• _Dataset entries_:
===============

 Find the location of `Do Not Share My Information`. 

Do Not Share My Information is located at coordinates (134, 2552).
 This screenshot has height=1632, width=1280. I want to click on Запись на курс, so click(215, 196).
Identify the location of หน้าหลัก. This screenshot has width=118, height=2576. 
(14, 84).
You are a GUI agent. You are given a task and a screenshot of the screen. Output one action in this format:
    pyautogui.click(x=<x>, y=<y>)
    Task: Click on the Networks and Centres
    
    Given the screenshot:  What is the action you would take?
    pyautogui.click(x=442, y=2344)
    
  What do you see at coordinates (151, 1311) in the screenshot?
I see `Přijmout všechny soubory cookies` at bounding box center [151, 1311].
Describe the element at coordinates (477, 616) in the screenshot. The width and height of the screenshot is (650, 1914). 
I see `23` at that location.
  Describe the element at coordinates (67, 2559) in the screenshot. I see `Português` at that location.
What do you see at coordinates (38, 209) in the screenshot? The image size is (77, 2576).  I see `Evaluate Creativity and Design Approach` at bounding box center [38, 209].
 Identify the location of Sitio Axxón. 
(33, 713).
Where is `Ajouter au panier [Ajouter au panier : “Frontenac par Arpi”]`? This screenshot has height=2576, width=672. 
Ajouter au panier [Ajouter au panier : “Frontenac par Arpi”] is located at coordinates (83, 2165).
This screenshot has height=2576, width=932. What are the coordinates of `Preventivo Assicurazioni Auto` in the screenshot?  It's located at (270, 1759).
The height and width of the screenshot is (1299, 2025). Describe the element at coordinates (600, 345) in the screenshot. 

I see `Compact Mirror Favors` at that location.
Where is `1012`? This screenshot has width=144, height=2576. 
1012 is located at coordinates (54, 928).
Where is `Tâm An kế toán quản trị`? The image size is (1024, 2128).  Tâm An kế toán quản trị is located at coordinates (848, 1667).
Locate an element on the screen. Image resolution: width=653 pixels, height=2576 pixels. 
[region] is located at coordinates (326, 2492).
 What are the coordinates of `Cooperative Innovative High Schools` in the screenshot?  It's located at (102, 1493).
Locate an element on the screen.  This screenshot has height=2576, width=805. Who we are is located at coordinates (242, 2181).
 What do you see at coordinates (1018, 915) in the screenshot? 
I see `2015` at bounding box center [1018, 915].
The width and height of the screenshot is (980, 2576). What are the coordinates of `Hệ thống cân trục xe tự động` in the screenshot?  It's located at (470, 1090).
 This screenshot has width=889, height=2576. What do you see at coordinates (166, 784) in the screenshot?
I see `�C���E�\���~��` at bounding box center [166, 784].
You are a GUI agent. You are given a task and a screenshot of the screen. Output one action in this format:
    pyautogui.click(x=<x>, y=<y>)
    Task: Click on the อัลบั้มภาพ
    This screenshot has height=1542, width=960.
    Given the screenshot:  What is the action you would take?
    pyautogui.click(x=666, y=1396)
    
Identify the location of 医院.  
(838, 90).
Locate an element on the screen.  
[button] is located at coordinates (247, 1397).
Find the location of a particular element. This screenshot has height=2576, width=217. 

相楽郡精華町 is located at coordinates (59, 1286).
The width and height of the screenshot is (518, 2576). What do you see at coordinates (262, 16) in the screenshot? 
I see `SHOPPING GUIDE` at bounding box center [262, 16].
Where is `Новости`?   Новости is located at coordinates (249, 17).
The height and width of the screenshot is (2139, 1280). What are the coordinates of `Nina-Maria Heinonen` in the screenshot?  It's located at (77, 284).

===============

• _ACTION ITEM_:
Wherever "size" occurs in the records above, copy the line it sits in.

• _SOLUTION TO THIS TASK_:
What do you see at coordinates (38, 209) in the screenshot? The image size is (77, 2576).  I see `Evaluate Creativity and Design Approach` at bounding box center [38, 209].
Where is `Tâm An kế toán quản trị`? The image size is (1024, 2128).  Tâm An kế toán quản trị is located at coordinates (848, 1667).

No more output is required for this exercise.